▶ _Problem to work on_
Which lines of the entries hold the string "Grassroots"? Copy each one.

▶ _Dataset excerpts_
□ □ □
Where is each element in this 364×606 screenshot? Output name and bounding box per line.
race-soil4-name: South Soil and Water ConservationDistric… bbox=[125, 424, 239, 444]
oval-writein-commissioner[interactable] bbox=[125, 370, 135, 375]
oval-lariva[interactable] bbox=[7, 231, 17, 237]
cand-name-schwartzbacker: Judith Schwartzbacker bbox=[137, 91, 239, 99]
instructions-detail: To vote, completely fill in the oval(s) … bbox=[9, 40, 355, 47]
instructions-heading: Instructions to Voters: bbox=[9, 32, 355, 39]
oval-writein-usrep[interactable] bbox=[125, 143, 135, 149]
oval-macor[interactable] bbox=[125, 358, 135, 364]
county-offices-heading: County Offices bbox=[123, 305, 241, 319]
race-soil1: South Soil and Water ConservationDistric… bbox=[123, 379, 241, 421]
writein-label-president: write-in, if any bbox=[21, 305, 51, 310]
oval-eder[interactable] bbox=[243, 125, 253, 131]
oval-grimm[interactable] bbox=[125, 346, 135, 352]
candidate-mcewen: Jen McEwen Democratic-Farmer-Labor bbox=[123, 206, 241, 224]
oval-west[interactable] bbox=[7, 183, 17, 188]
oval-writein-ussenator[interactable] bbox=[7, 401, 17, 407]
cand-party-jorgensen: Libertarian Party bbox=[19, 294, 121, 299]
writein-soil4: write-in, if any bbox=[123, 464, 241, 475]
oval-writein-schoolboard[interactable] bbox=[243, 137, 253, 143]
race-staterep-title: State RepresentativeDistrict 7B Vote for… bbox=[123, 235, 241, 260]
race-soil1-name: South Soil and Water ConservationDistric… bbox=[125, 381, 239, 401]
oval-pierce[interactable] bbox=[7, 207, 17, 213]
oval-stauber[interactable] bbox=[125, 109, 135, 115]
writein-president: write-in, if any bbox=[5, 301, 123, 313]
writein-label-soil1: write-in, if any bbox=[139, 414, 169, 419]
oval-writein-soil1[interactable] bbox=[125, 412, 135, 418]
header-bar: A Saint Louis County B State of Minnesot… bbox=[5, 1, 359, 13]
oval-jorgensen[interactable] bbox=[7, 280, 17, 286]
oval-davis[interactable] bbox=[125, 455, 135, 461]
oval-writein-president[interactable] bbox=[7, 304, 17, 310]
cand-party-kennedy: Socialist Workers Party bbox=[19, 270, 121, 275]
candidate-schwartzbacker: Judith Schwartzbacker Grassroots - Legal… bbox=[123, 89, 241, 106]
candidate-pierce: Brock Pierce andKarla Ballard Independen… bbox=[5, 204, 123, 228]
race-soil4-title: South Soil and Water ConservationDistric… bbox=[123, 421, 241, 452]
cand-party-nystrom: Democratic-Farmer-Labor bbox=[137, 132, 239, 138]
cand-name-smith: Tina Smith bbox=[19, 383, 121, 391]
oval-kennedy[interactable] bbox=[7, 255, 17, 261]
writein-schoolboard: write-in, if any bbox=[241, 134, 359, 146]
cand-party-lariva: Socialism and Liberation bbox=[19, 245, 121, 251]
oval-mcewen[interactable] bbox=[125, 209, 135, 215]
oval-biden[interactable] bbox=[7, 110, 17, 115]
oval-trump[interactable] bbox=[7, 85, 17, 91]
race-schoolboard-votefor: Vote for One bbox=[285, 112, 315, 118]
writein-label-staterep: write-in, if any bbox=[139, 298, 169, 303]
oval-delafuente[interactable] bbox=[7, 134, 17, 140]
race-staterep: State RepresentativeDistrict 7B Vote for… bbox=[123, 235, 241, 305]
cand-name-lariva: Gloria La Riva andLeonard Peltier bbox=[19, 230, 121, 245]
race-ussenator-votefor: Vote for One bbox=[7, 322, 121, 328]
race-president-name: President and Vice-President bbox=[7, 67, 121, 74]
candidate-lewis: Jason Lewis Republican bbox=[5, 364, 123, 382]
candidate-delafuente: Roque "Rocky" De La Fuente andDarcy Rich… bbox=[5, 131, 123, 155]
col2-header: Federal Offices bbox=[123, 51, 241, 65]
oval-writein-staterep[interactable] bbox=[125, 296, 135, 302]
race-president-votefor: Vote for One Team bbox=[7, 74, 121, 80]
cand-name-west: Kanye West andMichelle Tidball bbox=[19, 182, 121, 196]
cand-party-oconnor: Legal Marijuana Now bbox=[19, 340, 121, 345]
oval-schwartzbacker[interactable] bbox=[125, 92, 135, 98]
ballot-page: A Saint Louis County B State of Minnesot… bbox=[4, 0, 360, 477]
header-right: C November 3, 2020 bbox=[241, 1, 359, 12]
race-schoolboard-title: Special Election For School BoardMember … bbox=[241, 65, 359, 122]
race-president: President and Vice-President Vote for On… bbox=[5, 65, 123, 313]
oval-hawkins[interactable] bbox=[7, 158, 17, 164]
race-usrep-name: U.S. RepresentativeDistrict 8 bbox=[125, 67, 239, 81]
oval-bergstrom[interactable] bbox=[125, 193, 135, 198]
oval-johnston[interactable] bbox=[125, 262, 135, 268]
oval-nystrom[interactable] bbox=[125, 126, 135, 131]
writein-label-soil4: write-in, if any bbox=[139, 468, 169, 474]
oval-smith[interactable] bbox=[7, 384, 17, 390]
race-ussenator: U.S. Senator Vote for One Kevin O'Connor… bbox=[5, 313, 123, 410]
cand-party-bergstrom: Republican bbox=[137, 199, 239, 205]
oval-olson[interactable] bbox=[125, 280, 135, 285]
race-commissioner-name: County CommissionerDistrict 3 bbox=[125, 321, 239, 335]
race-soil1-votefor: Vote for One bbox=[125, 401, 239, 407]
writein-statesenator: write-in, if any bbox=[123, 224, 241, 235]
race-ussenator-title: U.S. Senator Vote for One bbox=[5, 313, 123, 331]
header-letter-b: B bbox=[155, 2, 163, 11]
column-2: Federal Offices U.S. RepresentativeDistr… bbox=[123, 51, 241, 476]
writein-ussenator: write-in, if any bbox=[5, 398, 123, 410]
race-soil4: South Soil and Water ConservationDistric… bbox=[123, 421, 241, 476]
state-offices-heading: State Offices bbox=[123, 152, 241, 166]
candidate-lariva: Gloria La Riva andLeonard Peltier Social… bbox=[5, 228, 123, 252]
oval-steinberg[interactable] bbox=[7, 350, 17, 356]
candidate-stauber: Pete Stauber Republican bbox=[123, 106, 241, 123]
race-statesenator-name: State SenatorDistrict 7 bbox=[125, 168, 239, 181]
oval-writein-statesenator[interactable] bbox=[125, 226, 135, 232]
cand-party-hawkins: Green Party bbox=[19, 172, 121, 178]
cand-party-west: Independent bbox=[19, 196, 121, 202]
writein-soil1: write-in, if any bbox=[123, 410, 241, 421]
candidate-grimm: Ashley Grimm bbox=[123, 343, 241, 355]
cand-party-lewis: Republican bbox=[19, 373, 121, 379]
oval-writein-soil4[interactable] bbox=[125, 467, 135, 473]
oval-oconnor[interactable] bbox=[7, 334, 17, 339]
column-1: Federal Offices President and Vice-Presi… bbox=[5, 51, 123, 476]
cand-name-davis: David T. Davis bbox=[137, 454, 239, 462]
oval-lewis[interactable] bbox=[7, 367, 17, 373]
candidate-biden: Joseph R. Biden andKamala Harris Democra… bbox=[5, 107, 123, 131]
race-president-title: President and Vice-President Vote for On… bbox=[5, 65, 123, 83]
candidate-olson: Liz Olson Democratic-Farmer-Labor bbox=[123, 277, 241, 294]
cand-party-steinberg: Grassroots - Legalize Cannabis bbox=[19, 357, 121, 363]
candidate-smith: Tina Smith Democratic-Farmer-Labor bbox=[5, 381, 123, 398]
□ □ □
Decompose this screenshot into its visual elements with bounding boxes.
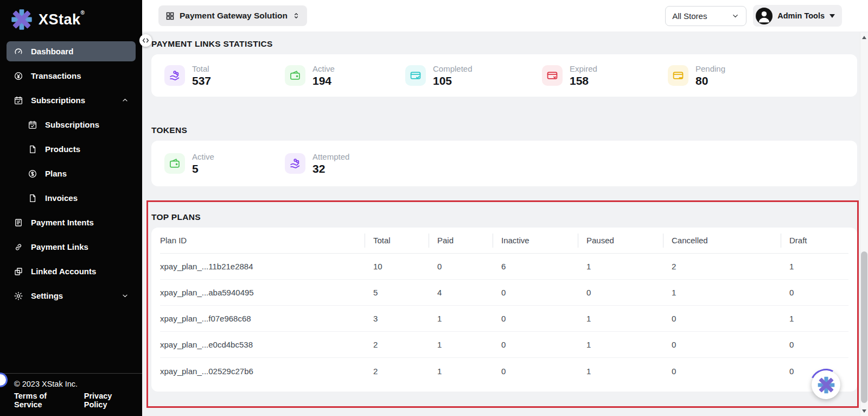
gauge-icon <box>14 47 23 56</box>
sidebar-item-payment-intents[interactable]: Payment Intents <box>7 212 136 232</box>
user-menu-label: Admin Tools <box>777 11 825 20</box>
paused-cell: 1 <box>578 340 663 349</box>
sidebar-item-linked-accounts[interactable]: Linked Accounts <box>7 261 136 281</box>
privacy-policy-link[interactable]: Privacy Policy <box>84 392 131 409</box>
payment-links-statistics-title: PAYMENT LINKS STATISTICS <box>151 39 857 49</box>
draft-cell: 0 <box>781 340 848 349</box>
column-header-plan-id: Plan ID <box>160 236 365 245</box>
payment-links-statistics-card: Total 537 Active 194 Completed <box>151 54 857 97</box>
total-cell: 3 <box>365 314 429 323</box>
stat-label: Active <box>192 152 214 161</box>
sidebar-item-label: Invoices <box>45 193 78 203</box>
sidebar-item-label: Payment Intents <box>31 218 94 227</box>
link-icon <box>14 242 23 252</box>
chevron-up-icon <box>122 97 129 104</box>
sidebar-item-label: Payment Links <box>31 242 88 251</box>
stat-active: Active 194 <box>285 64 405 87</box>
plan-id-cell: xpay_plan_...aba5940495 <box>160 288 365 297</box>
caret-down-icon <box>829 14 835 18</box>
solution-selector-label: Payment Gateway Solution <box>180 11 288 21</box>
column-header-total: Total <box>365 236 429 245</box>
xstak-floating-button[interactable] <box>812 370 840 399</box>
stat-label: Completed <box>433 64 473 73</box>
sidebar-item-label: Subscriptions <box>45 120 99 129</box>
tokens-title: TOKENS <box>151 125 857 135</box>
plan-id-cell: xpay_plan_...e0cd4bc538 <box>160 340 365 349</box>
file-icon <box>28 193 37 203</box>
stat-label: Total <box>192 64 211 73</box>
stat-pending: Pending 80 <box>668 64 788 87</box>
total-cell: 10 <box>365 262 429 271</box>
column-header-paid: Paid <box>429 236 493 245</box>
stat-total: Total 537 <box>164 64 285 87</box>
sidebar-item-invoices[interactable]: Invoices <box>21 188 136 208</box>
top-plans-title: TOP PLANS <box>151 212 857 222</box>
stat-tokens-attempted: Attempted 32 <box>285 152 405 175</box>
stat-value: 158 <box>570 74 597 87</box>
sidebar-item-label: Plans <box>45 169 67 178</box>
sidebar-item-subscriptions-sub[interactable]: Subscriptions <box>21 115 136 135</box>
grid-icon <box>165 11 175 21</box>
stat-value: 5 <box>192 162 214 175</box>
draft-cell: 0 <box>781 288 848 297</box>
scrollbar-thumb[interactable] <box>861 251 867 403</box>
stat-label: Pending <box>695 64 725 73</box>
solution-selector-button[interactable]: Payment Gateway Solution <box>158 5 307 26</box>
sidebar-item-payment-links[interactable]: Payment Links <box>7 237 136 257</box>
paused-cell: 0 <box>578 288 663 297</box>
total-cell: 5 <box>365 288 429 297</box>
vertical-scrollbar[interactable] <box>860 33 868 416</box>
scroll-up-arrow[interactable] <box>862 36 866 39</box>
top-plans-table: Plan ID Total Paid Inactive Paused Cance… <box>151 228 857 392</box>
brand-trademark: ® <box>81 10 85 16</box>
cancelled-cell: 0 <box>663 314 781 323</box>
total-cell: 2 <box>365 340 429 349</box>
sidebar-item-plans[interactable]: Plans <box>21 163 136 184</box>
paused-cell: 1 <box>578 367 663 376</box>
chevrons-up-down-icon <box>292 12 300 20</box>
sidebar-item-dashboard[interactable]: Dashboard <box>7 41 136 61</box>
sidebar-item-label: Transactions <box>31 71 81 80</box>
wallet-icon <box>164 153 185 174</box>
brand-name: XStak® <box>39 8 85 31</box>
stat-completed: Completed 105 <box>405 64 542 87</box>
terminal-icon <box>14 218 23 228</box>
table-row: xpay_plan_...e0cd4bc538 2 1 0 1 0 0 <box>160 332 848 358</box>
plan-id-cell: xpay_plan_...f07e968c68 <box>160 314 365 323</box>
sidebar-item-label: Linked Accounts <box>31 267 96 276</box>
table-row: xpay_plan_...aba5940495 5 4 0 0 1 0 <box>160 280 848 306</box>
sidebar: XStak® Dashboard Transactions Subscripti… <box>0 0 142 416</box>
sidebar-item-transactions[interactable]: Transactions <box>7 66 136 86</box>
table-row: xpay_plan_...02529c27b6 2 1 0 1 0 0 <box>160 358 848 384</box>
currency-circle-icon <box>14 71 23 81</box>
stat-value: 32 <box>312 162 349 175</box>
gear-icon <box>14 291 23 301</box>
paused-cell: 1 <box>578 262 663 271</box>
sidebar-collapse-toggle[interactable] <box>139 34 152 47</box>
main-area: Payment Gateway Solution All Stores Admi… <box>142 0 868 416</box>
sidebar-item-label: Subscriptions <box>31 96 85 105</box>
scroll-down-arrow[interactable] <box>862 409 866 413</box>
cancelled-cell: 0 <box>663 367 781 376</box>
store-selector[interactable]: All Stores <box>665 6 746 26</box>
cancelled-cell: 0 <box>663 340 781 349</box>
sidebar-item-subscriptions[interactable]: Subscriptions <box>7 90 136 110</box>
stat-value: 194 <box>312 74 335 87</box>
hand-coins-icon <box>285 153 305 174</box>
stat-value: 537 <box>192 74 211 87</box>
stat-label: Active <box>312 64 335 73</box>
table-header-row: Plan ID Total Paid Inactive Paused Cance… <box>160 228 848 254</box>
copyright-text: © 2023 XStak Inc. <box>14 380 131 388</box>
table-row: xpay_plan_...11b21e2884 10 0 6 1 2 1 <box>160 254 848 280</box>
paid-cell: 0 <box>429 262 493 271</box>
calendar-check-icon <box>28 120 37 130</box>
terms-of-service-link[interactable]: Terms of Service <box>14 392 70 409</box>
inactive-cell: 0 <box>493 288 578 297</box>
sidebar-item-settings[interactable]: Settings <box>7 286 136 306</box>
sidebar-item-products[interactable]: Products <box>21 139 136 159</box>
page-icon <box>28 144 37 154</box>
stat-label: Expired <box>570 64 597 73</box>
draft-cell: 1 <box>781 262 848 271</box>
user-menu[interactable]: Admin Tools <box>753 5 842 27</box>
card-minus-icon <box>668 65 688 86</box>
□ □ □
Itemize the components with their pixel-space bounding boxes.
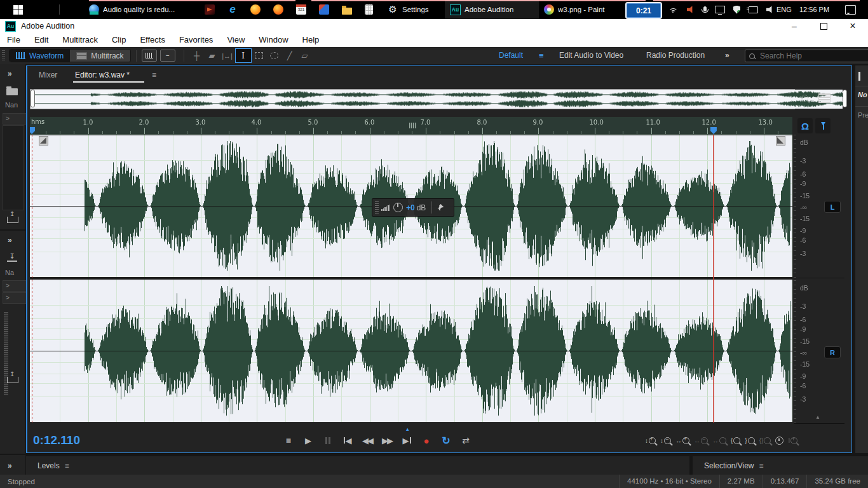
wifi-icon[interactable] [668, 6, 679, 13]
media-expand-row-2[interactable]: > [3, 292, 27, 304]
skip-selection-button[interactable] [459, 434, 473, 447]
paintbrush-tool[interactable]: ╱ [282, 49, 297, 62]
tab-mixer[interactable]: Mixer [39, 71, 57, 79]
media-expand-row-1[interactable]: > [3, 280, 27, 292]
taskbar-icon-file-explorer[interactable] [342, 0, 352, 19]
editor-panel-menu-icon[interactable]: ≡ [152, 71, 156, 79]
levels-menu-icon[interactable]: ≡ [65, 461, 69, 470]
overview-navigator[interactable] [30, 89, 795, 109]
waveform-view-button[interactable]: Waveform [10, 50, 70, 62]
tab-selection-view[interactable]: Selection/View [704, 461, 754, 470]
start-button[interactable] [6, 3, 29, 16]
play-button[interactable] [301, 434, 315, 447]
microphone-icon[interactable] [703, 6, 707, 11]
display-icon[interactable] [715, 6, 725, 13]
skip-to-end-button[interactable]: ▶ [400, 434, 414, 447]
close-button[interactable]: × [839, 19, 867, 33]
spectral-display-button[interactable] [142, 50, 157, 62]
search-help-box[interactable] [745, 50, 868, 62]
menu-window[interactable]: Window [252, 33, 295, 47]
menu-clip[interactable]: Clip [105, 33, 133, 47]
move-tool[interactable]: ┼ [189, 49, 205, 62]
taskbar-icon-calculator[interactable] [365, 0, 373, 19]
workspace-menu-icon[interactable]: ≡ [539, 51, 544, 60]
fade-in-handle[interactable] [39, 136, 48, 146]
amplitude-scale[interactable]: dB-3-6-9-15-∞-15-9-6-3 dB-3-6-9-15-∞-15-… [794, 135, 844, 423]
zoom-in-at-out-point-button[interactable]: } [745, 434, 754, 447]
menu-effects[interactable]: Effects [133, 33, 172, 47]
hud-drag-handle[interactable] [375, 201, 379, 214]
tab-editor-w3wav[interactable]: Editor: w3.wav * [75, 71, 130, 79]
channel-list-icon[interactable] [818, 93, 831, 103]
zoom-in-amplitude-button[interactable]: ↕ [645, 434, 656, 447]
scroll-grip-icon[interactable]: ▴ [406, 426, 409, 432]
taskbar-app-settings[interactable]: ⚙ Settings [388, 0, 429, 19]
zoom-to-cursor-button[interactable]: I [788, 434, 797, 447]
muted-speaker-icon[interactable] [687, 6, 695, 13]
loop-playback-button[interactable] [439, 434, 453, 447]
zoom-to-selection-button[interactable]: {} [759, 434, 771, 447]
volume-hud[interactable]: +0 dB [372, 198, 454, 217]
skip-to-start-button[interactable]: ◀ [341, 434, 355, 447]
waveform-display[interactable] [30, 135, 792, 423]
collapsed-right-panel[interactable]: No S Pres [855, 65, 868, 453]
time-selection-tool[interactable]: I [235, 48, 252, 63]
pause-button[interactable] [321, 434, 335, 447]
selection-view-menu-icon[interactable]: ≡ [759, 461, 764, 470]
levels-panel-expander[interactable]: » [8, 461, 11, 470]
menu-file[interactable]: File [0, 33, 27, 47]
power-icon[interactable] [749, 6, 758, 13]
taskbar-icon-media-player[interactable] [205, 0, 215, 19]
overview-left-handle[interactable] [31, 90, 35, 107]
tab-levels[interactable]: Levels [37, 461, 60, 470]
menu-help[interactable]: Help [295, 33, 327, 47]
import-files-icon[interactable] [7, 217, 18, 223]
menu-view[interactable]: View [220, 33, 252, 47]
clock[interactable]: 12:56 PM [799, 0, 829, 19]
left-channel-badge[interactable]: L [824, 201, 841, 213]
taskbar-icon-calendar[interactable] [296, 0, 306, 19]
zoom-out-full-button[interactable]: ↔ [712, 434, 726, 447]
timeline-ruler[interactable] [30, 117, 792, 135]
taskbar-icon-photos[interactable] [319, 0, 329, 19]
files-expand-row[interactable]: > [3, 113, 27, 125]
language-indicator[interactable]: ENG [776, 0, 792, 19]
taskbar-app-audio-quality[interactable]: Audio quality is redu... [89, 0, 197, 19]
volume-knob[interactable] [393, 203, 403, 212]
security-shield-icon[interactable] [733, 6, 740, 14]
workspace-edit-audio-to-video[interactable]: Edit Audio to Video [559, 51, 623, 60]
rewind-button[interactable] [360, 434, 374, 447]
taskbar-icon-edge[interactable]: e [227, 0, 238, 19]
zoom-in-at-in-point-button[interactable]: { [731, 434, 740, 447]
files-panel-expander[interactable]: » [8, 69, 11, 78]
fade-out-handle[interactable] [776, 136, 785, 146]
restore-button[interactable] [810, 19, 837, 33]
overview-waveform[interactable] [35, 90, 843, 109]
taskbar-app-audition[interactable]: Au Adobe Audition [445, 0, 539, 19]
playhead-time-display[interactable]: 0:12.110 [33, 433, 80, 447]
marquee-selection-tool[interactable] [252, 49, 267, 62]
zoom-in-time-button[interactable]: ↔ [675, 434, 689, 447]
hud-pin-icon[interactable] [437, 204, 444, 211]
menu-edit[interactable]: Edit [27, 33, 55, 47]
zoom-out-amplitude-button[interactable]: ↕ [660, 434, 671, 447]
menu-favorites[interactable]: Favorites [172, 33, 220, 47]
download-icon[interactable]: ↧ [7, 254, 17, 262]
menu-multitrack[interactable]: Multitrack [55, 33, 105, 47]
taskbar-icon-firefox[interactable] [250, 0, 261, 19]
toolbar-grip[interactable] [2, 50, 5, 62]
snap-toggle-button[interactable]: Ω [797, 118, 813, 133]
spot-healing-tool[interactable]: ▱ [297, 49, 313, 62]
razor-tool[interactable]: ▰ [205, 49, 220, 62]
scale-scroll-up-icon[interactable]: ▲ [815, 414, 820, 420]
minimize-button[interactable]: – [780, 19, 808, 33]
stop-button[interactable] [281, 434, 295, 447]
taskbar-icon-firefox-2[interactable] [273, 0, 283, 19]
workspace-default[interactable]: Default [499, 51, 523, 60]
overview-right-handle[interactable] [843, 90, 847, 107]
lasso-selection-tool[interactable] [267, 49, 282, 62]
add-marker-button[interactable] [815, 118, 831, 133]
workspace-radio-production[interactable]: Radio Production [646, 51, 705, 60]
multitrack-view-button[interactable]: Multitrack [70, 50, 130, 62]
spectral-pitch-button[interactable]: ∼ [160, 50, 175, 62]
□ □ □
▶ _Answer box_
candidate-schwartzbacker: Judith Schwartzbacker Grassroots - Legal… bbox=[123, 89, 241, 106]
cand-party-steinberg: Grassroots - Legalize Cannabis bbox=[19, 357, 121, 363]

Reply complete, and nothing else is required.